While it remains unclear whether the instrumental of the track was produced by AI, "Heart on My Sleeve" contained entirely AI-synthesised vocals of Spotify's most-streamed artist Drake and pop singer The Weeknd, complete with lyrics, rhymes and on-time flow.
"The training of generative AI using our artists’ music (which represents both a breach of our agreements and a violation of copyright law) as well as the availability of infringing content created with generative AI on DSPs, begs the question as to which side of history all stakeholders in the music ecosystem want to be on," said a UMG spokesperson.
"The side of artists, fans and human creative expression, or on the side of deep fakes, fraud and denying artists their due compensation,” they added.
Popular music critic Shawn Cee warned listeners AI-generated music may be advancing faster than regulation can keep up.
"We're in the stage of machine learning where it's learning faster than it's being regulated," said Cee.
"It 100% can go up on Spotify… be there for one or two days probably, and the internet goes crazy over it.
"I think it's incredibly weird and creepy to have your image or your likeness used in situations or scenarios that you never consented to," he said.
AI voices used to bypass Centrelink systems
In March, Guardian Australia journalist Nick Evershed said he was able to access his own Centrelink self-service account using an AI-generated version of his voice – effectively highlighting a serious security flaw in the voice identification system.
Amid growing concerns over AI's threat to voice-authentication systems, Evershed's investigation suggested a clone of his own voice, in combination with his customer reference number, was enough to gain access to his Centrelink self-service account.
Both Centrelink and the Australian Taxation Office (ATO) facilitate the use of "voiceprints" as an authentication measure for callers trying to gain access to their sensitive account information over the phone.
While the ATO suggests its voice authentication systems are sophisticated enough to analyse "up to 120 characteristics in your voice", increased reports of AI-cloned voices bypassing voice authentication systems in banks and other systems have led security experts to call for change.

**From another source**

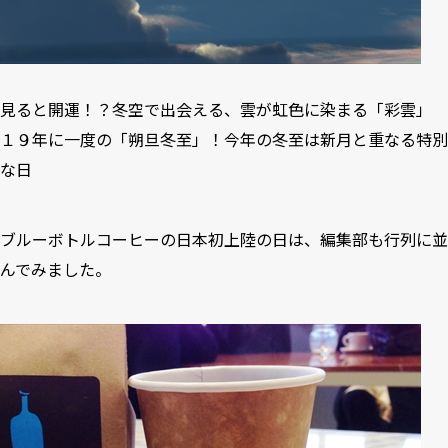
見ると開運！？冬空で出会える、雲が虹色に染まる「彩雲」
１９年に一度の「朔旦冬至」！今年の冬至は新月と重なる特別
な日
ブルーボトルコーヒーの日本初上陸の日は、編集部も行列に並
んでみました。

"Voice cloning, a relatively new technology using machine learning, is offered by a number of apps and websites either free or for a small fee, and a voice model can be created with only a handful of recordings of a person," said Frith Tweedie, principal consultant at privacy solutions consultancy Simply Privacy.
"These systems need to be thoroughly tested prior to deployment and regularly monitored to pick up issues.
"But it's hard to keep up with innovative fraudsters with ready access to these kinds of voice cloning tools. Which begs the question as to whether they should even be released in the first place," she added.
Australia does not currently have a specific law regulating artificial intelligence.